• About this exercise
Return every line from the records below in which the word "bisa" is found.
•••••
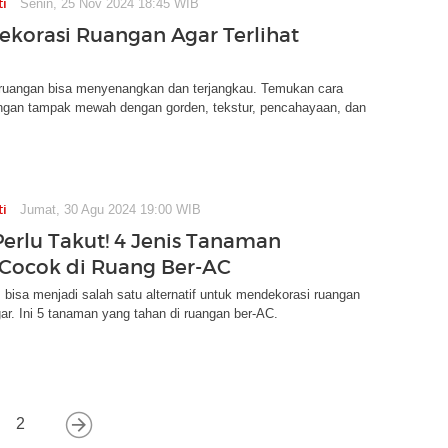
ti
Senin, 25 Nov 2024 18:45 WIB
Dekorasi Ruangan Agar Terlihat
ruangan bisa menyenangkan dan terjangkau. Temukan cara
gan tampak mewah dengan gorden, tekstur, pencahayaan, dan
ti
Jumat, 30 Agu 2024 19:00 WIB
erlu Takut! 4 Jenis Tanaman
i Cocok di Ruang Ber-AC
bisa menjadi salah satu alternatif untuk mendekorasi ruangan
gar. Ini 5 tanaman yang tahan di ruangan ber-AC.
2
•••••
• Answer section
ruangan bisa menyenangkan dan terjangkau. Temukan cara
bisa menjadi salah satu alternatif untuk mendekorasi ruangan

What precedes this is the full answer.